### [DATA RECORDS]
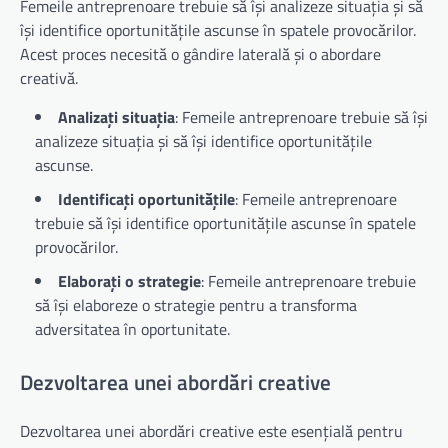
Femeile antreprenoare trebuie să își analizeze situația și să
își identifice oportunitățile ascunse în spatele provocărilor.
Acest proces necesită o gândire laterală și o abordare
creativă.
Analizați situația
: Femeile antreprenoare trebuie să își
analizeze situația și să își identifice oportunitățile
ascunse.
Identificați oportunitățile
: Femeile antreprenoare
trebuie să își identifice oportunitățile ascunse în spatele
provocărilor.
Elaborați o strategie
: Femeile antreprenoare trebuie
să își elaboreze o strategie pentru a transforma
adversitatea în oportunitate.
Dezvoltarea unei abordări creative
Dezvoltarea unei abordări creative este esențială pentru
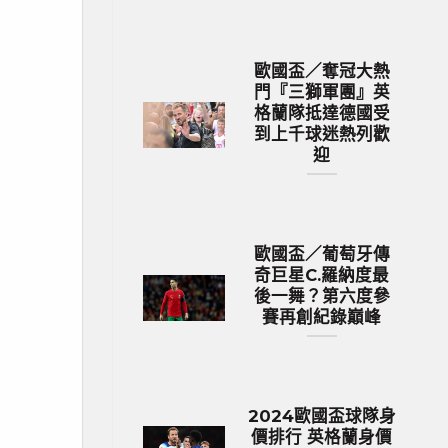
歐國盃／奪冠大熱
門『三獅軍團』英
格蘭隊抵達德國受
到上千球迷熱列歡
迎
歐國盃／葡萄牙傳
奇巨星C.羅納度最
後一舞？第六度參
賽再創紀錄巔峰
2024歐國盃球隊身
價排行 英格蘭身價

### [WHAT THE EXERCISE ASKS]
Transcribe the whole listing exactly but exclude images.

### [WORKED SOLUTION]
Femeile antreprenoare trebuie să își analizeze situația și să
își identifice oportunitățile ascunse în spatele provocărilor.
Acest proces necesită o gândire laterală și o abordare
creativă.
Analizați situația
: Femeile antreprenoare trebuie să își
analizeze situația și să își identifice oportunitățile
ascunse.
Identificați oportunitățile
: Femeile antreprenoare
trebuie să își identifice oportunitățile ascunse în spatele
provocărilor.
Elaborați o strategie
: Femeile antreprenoare trebuie
să își elaboreze o strategie pentru a transforma
adversitatea în oportunitate.
Dezvoltarea unei abordări creative
Dezvoltarea unei abordări creative este esențială pentru
歐國盃／奪冠大熱
門『三獅軍團』英
格蘭隊抵達德國受
到上千球迷熱列歡
迎
歐國盃／葡萄牙傳
奇巨星C.羅納度最
後一舞？第六度參
賽再創紀錄巔峰
2024歐國盃球隊身
價排行 英格蘭身價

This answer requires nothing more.